= HOW TO COMPLETE THIS TASK =
Where the records below reach the line containing "Professor Lorenc Gordani", start transcribing, and end with the line containing "Tirana provided an", exactly and with nothing else added.

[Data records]
====================

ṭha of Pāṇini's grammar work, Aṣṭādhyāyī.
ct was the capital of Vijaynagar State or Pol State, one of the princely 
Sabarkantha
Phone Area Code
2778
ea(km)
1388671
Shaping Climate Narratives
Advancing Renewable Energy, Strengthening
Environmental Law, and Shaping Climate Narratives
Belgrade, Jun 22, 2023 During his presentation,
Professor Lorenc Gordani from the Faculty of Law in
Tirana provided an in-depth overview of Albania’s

====================

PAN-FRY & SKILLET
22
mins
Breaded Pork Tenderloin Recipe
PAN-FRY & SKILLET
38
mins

====================

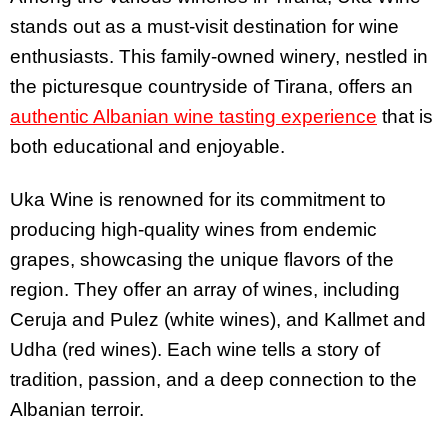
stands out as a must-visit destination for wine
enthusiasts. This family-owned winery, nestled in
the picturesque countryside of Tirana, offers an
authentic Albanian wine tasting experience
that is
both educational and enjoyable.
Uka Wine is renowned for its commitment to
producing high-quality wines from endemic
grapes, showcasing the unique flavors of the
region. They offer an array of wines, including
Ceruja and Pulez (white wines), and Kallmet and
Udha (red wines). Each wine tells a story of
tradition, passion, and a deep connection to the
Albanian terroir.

====================

= COMPLETED TASK =
Professor Lorenc Gordani from the Faculty of Law in
Tirana provided an in-depth overview of Albania’s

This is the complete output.